[[ DATA RECORDS, beginning ]]
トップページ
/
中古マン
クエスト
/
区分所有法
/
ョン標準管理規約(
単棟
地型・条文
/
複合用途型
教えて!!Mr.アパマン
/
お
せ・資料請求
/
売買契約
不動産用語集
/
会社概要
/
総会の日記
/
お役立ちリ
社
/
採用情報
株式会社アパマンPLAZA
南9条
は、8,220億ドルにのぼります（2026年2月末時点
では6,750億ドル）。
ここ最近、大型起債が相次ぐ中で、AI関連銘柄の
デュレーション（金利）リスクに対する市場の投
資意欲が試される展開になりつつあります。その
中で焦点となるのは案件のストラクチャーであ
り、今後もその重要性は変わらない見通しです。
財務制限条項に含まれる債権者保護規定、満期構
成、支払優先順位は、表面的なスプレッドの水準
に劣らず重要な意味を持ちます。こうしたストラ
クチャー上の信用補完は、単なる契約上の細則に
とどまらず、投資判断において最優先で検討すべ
[[ DATA RECORDS, end ]]
[[ DATA RECORDS, beginning ]]
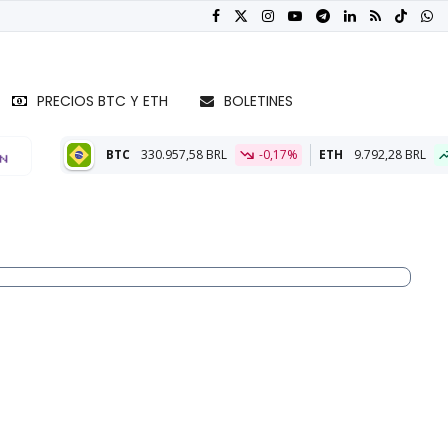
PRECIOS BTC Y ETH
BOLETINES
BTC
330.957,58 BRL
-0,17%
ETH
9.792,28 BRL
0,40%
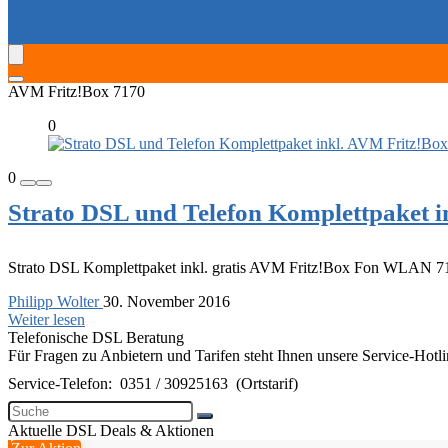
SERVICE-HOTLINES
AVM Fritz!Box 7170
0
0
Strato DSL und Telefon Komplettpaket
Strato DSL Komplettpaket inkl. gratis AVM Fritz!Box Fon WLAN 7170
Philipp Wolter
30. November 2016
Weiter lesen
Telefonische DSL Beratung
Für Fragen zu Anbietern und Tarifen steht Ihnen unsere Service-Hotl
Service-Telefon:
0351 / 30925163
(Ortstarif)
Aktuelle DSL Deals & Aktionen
[[ DATA RECORDS, end ]]
> **TASK DETAILS**
Out of the data above, set down the lines from the one with "中で焦点となるのは案件のストラクチャーであ" to the one with "とどまらず、投資判断において最優先で検討すべ", both included, exactly as written and with no additions.

> **YOUR RESPONSE**
中で焦点となるのは案件のストラクチャーであ
り、今後もその重要性は変わらない見通しです。
財務制限条項に含まれる債権者保護規定、満期構
成、支払優先順位は、表面的なスプレッドの水準
に劣らず重要な意味を持ちます。こうしたストラ
クチャー上の信用補完は、単なる契約上の細則に
とどまらず、投資判断において最優先で検討すべ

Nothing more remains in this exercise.